If you're trying to optimize $\min_x f_0(x)$ subject to $f_i(x) \leq 0$ then the Lagrangian would be
$$L(x, \lambda) = f_0(x) + \sum_i \lambda_i f_i(x)$$
The dual problem is $\max_\lambda g(y)$ where $g(\lambda)$ is obtained from the Lagrangian above:
$$g(\lambda) = \min_{x} \mathcal{L}(x, \lambda)$$
Now my question is, how do I obtain the primal problem itself from the Lagrangian?
I think the primal is $\min_x f(x)$ where
$$f(x) = \max_{\lambda} \mathcal{L}(x, \lambda)$$
but is this correct?
Oddly enough, I've never seen this mentioned anywhere, so I feel I might be missing something.

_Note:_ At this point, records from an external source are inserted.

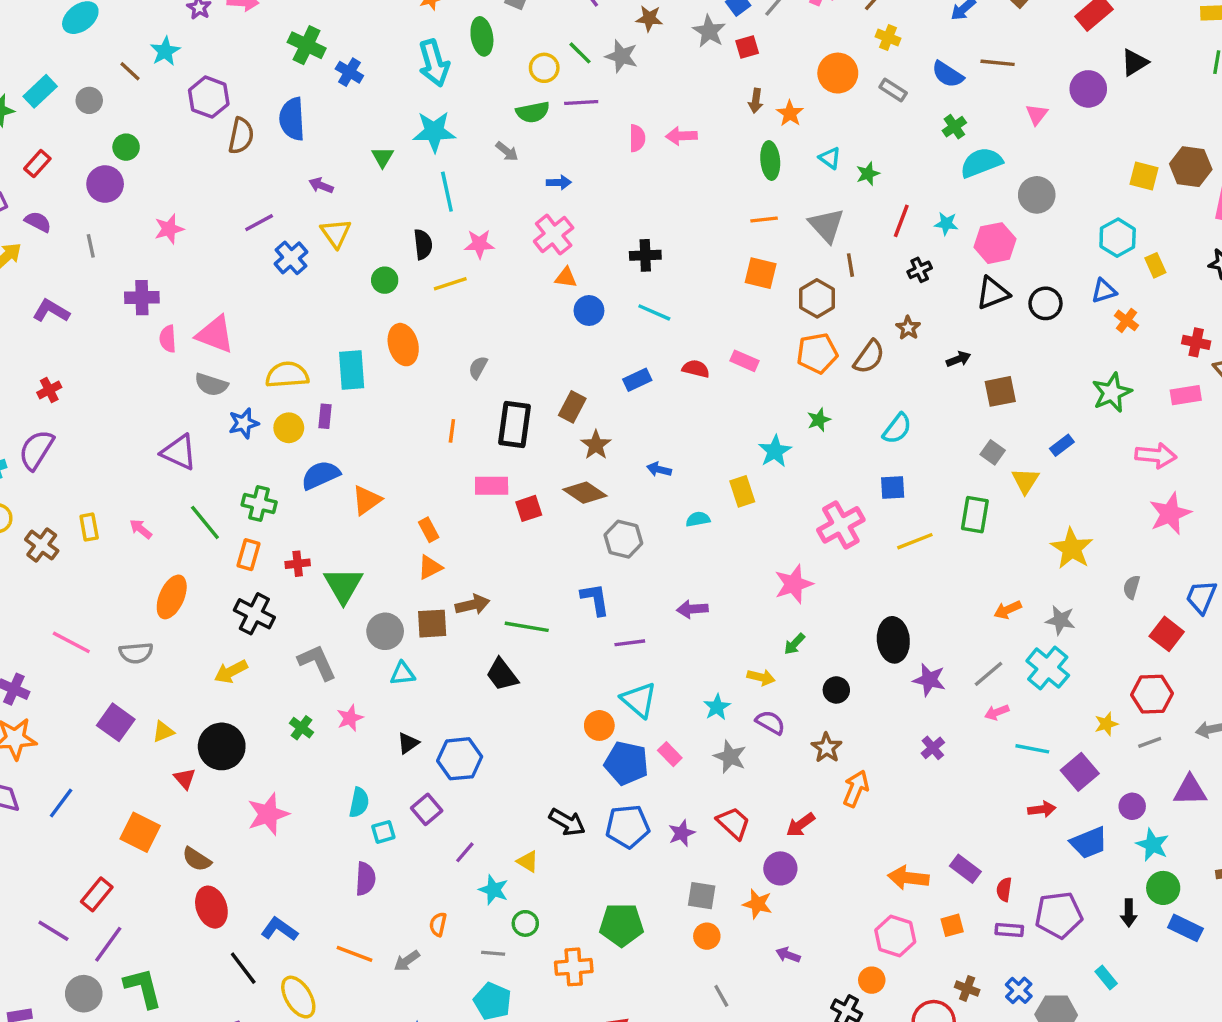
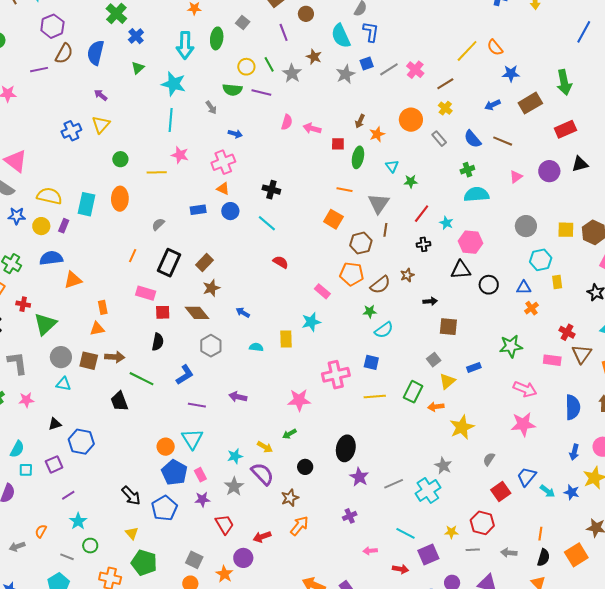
red square: (747, 47) -> (338, 144), moved
green triangle: (383, 157) -> (138, 68), moved
yellow square: (1144, 176) -> (566, 230), turned -30
gray circle: (1037, 195) -> (526, 226), moved
purple line: (259, 223) -> (39, 70), moved
black semicircle: (423, 244) -> (158, 342), moved
pink rectangle: (744, 361) -> (322, 291), moved
blue rectangle: (637, 380) -> (198, 210), moved
green star: (819, 420) -> (370, 311), moved
blue L-shape: (595, 599) -> (185, 375), turned 50
orange arrow: (1008, 610) -> (436, 407), moved
pink arrow: (997, 712) -> (370, 551), moved
purple semicircle: (770, 722) -> (262, 474), size x1.4
blue pentagon: (628, 826) -> (164, 508), turned 30
purple star: (682, 833) -> (202, 499), moved
yellow triangle: (528, 861) -> (132, 533), moved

Yes, the primal optimal value is $\inf_x \sup_{\lambda \geq 0} L(x,\lambda)$ and the dual optimal value is $\sup_{\lambda \geq 0} \inf_x L(x,\lambda)$. A primal and dual optimal pair of variables gives you a saddle point of the Lagrangian. This is discussed on p. 238 (section 5.4.1) of Boyd and Vandenberghe, and is also discussed in other convex optimization books such as Borwein and Lewis (p. 88, section 4.3).